What to work on:
I'd like the entries reproduced exactly, with the images omitted.
==*==
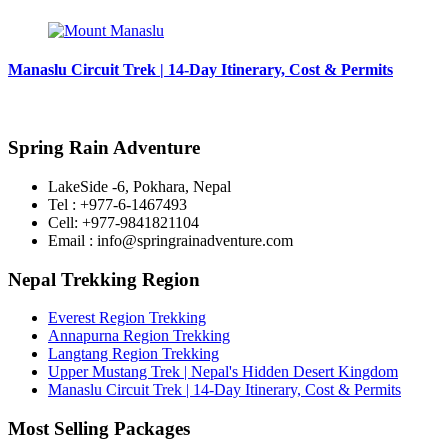
Manaslu Circuit Trek | 14-Day Itinerary, Cost & Permits
Spring Rain Adventure
LakeSide -6, Pokhara, Nepal
Tel : +977-6-1467493
Cell: +977-9841821104
Email : info@springrainadventure.com
Nepal Trekking Region
Everest Region Trekking
Annapurna Region Trekking
Langtang Region Trekking
Upper Mustang Trek | Nepal's Hidden Desert Kingdom
Manaslu Circuit Trek | 14-Day Itinerary, Cost & Permits
Most Selling Packages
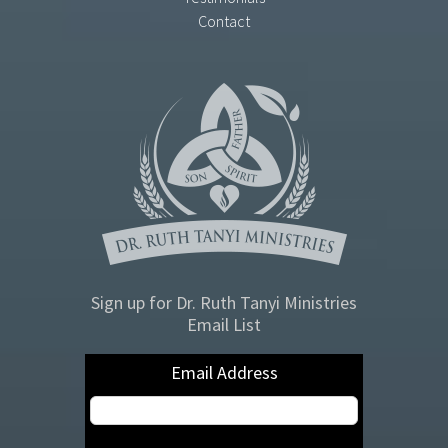
Contact
Sign up for Dr. Ruth Tanyi Ministries
Email List
Email Address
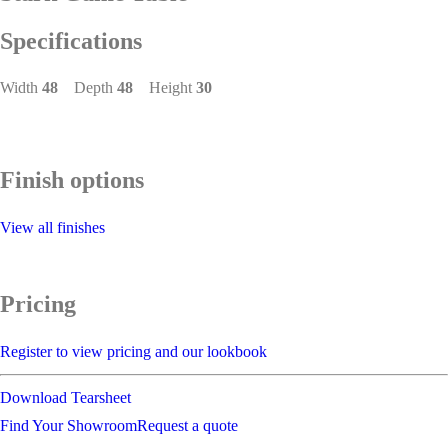
Specifications
Width
48
Depth
48
Height
30
Finish options
View all finishes
Pricing
Register to view pricing and our lookbook
Download Tearsheet
Find Your Showroom
Request a quote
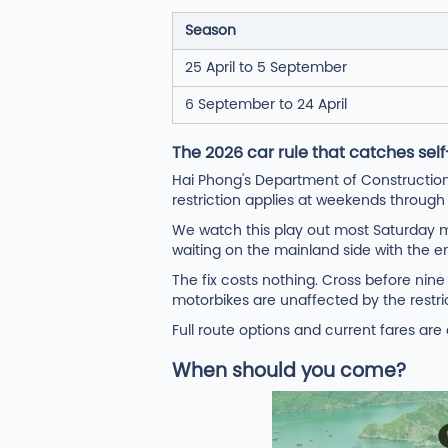
Season
25 April to 5 September
6 September to 24 April
The 2026 car rule that catches self
Hai Phong's Department of Construction
restriction applies at weekends throug
We watch this play out most Saturday mo
waiting on the mainland side with the en
The fix costs nothing. Cross before nin
motorbikes are unaffected by the restric
Full route options and current fares ar
When should you come?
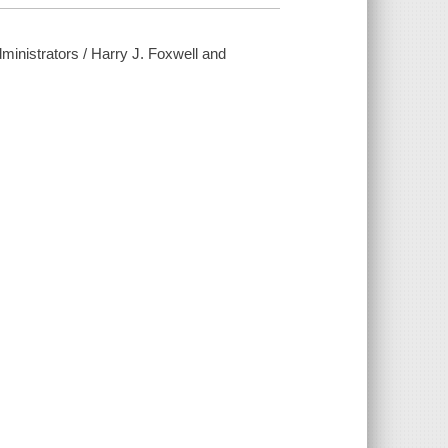
inistrators / Harry J. Foxwell and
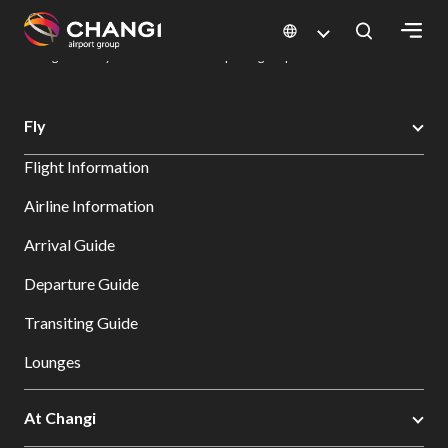
×
Changi Airport
Dine & Shop at Changi Airport's Terminals & Jewel
Dining Directory: Restaurants & Food | Changi Airport
Dine Detail
All
Fly
Changi
Flight Information
Sites:
Airline Information
Language
Arrival Guide
Select:
Departure Guide
Transiting Guide
Lounges
At Changi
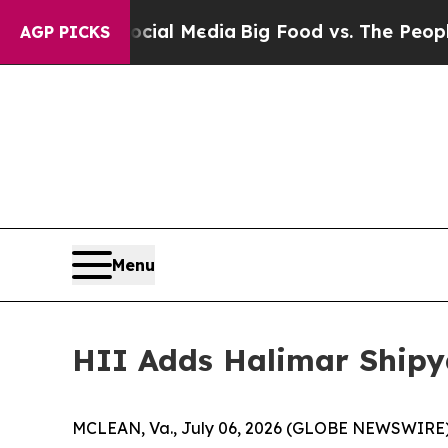
Social Media
Big Food vs. The People. Big Food’s
AGP PICKS
Menu
HII Adds Halimar Ship
MCLEAN, Va., July 06, 2026 (GLOBE NEWSWIRE) --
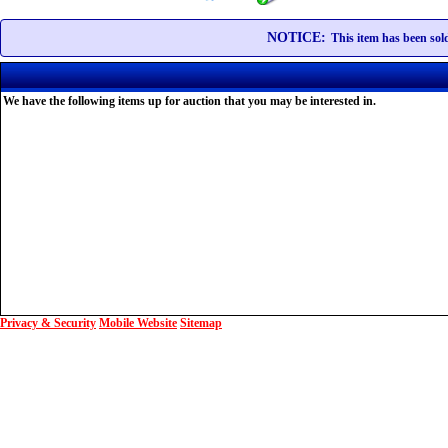
NOTICE:
This item has been sold
We have the following items up for auction that you may be interested in.
Privacy & Security
Mobile Website
Sitemap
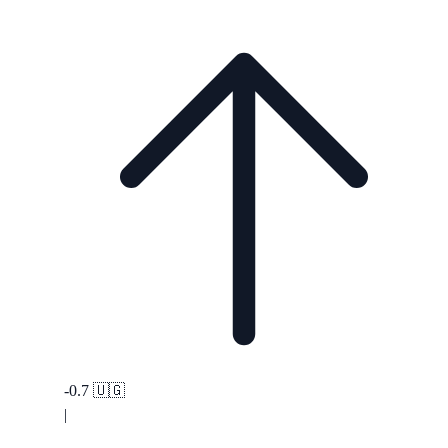
-0.7
🇺🇬
|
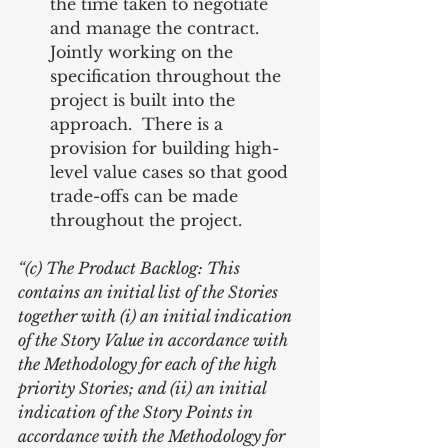
the time taken to negotiate 
and manage the contract.  
Jointly working on the 
specification throughout the 
project is built into the 
approach.  There is a 
provision for building high-
level value cases so that good 
trade-offs can be made 
throughout the project. 
“(c) The Product Backlog: This 
contains an initial list of the Stories 
together with (i) an initial indication 
of the Story Value in accordance with 
the Methodology for each of the high 
priority Stories; and (ii) an initial 
indication of the Story Points in 
accordance with the Methodology for 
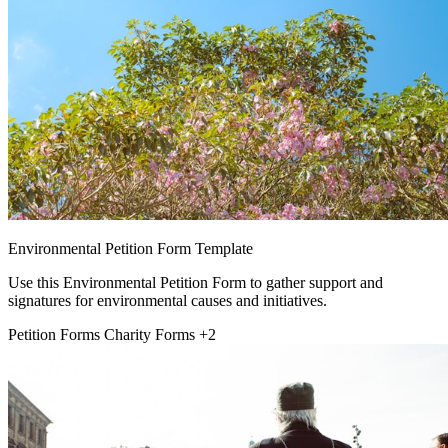
Environmental Petition Form Template
Use this Environmental Petition Form to gather support and
signatures for environmental causes and initiatives.
Petition Forms
Charity Forms
+2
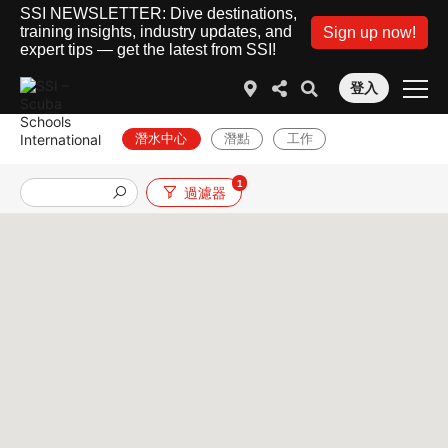
SSI NEWSLETTER: Dive destinations,
training insights, industry updates, and
Sign up now!
expert tips — get the latest from SSI!
登入
潛水中心
潛點
工作
1
過濾器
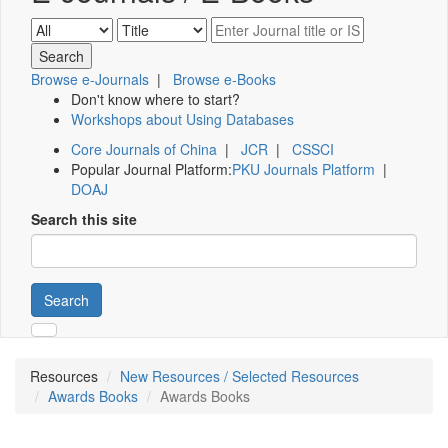
Browse e-Journals
|
Browse e-Books
Don't know where to start?
Workshops about Using Databases
Core Journals of China
|
JCR
|
CSSCI
Popular Journal Platform:
PKU Journals Platform
|
DOAJ
Search this site
Search
Resources
New Resources / Selected Resources
Awards Books
Awards Books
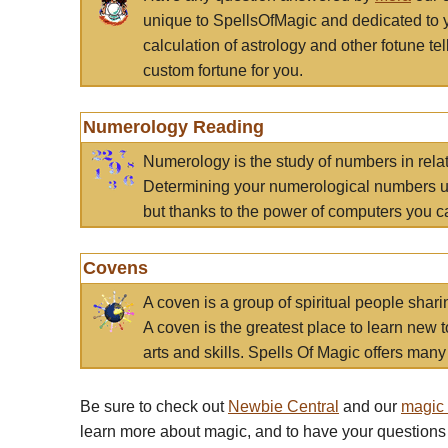
unique to SpellsOfMagic and dedicated to 
calculation of astrology and other fotune t
custom fortune for you.
Numerology Reading
Numerology is the study of numbers in rela
Determining your numerological numbers us
but thanks to the power of computers you c
Covens
A coven is a group of spiritual people sha
A coven is the greatest place to learn new t
arts and skills. Spells Of Magic offers many 
Be sure to check out
Newbie Central
and our
magic
learn more about magic, and to have your questions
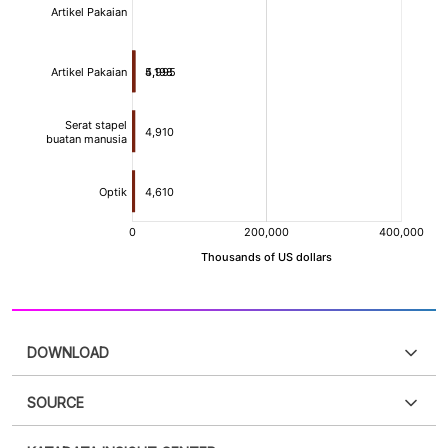
DOWNLOAD
SOURCE
PDF
PNG
Please
login
to access this information
.
Don't have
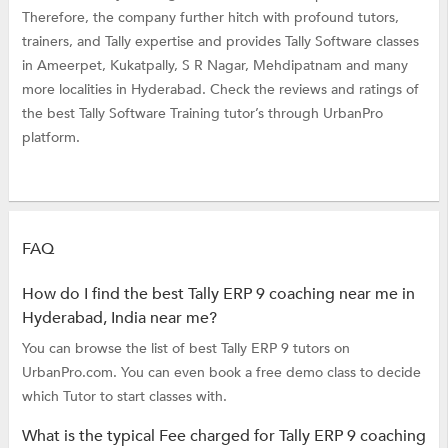
Therefore, the company further hitch with profound tutors,
trainers, and Tally expertise and provides Tally Software classes
in Ameerpet, Kukatpally, S R Nagar, Mehdipatnam and many
more localities in Hyderabad. Check the reviews and ratings of
the best Tally Software Training tutor’s through UrbanPro
platform.
FAQ
How do I find the best Tally ERP 9 coaching near me in
Hyderabad, India near me?
You can browse the list of best Tally ERP 9 tutors on
UrbanPro.com. You can even book a free demo class to decide
which Tutor to start classes with.
What is the typical Fee charged for Tally ERP 9 coaching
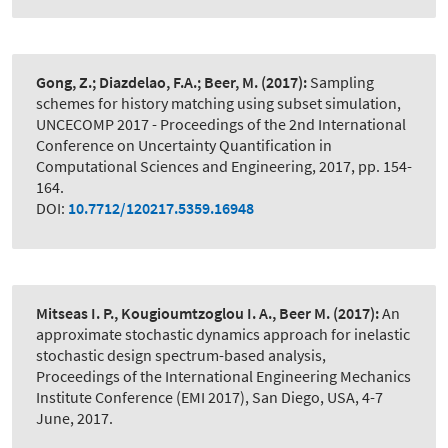
Gong, Z.; Diazdelao, F.A.; Beer, M.
(2017):
Sampling
schemes for history matching using subset simulation
,
UNCECOMP 2017 - Proceedings of the 2nd International
Conference on Uncertainty Quantification in
Computational Sciences and Engineering, 2017, pp. 154-
164.
DOI:
10.7712/120217.5359.16948
Mitseas I. P., Kougioumtzoglou I. A., Beer M.
(2017):
An
approximate stochastic dynamics approach for inelastic
stochastic design spectrum-based analysis
,
Proceedings of the International Engineering Mechanics
Institute Conference (EMI 2017), San Diego, USA, 4-7
June, 2017.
==*==
Answer space:
Manaslu Circuit Trek | 14-Day Itinerary, Cost & Permits
Spring Rain Adventure
LakeSide -6, Pokhara, Nepal
Tel : +977-6-1467493
Cell: +977-9841821104
Email : info@springrainadventure.com
Nepal Trekking Region
Everest Region Trekking
Annapurna Region Trekking
Langtang Region Trekking
Upper Mustang Trek | Nepal's Hidden Desert Kingdom
Manaslu Circuit Trek | 14-Day Itinerary, Cost & Permits
Most Selling Packages
Contact
Sign up for Dr. Ruth Tanyi Ministries
Email List
Email Address
Specifications
Width
48
Depth
48
Height
30
Finish options
View all finishes
Pricing
Register to view pricing and our lookbook
Download Tearsheet
Find Your Showroom
Request a quote
Season
25 April to 5 September
6 September to 24 April
The 2026 car rule that catches self
Hai Phong's Department of Construction
restriction applies at weekends throug
We watch this play out most Saturday mo
waiting on the mainland side with the en
The fix costs nothing. Cross before nin
motorbikes are unaffected by the restric
Full route options and current fares ar
When should you come?
inistrators / Harry J. Foxwell and
×
Changi Airport
Dine & Shop at Changi Airport's Terminals & Jewel
Dining Directory: Restaurants & Food | Changi Airport
Dine Detail
All
Fly
Changi
Flight Information
Sites:
Airline Information
Language
Arrival Guide
Select:
Departure Guide
Transiting Guide
Lounges
At Changi
Social Media
Big Food vs. The People. Big Food’s
AGP PICKS
Menu
HII Adds Halimar Ship
MCLEAN, Va., July 06, 2026 (GLOBE NEWSWIRE) --
NOTICE:
This item has been sold
We have the following items up for auction that you may be interested in.
Privacy & Security
Mobile Website
Sitemap
-0.7
🇺🇬
|
the time taken to negotiate 
and manage the contract.  
Jointly working on the 
specification throughout the 
project is built into the 
approach.  There is a 
provision for building high-
level value cases so that good 
trade-offs can be made 
throughout the project. 
“(c) The Product Backlog: This 
contains an initial list of the Stories 
together with (i) an initial indication 
of the Story Value in accordance with 
the Methodology for each of the high 
priority Stories; and (ii) an initial 
indication of the Story Points in 
accordance with the Methodology for 
Environmental Petition Form Template
Use this Environmental Petition Form to gather support and
signatures for environmental causes and initiatives.
Petition Forms
Charity Forms
+2
SSI NEWSLETTER: Dive destinations,
training insights, industry updates, and
Sign up now!
expert tips — get the latest from SSI!
登入
潛水中心
潛點
工作
1
過濾器
Browse e-Journals
|
Browse e-Books
Don't know where to start?
Workshops about Using Databases
Core Journals of China
|
JCR
|
CSSCI
Popular Journal Platform:
PKU Journals Platform
|
DOAJ
Search this site
Search
Resources
New Resources / Selected Resources
Awards Books
Awards Books
unique to SpellsOfMagic and dedicated to 
calculation of astrology and other fotune t
custom fortune for you.
Numerology Reading
Numerology is the study of numbers in rela
Determining your numerological numbers us
but thanks to the power of computers you c
Covens
A coven is a group of spiritual people sha
A coven is the greatest place to learn new t
arts and skills. Spells Of Magic offers many 
Be sure to check out
Newbie Central
and our
magic
learn more about magic, and to have your questions
DOWNLOAD
SOURCE
PDF
PNG
Please
login
to access this information
.
Don't have
Therefore, the company further hitch with profound tutors,
trainers, and Tally expertise and provides Tally Software classes
in Ameerpet, Kukatpally, S R Nagar, Mehdipatnam and many
more localities in Hyderabad. Check the reviews and ratings of
the best Tally Software Training tutor’s through UrbanPro
platform.
FAQ
How do I find the best Tally ERP 9 coaching near me in
Hyderabad, India near me?
You can browse the list of best Tally ERP 9 tutors on
UrbanPro.com. You can even book a free demo class to decide
which Tutor to start classes with.
What is the typical Fee charged for Tally ERP 9 coaching
Gong, Z.; Diazdelao, F.A.; Beer, M.
(2017):
Sampling
schemes for history matching using subset simulation
,
UNCECOMP 2017 - Proceedings of the 2nd International
Conference on Uncertainty Quantification in
Computational Sciences and Engineering, 2017, pp. 154-
164.
DOI:
10.7712/120217.5359.16948
Mitseas I. P., Kougioumtzoglou I. A., Beer M.
(2017):
An
approximate stochastic dynamics approach for inelastic
stochastic design spectrum-based analysis
,
Proceedings of the International Engineering Mechanics
Institute Conference (EMI 2017), San Diego, USA, 4-7
June, 2017.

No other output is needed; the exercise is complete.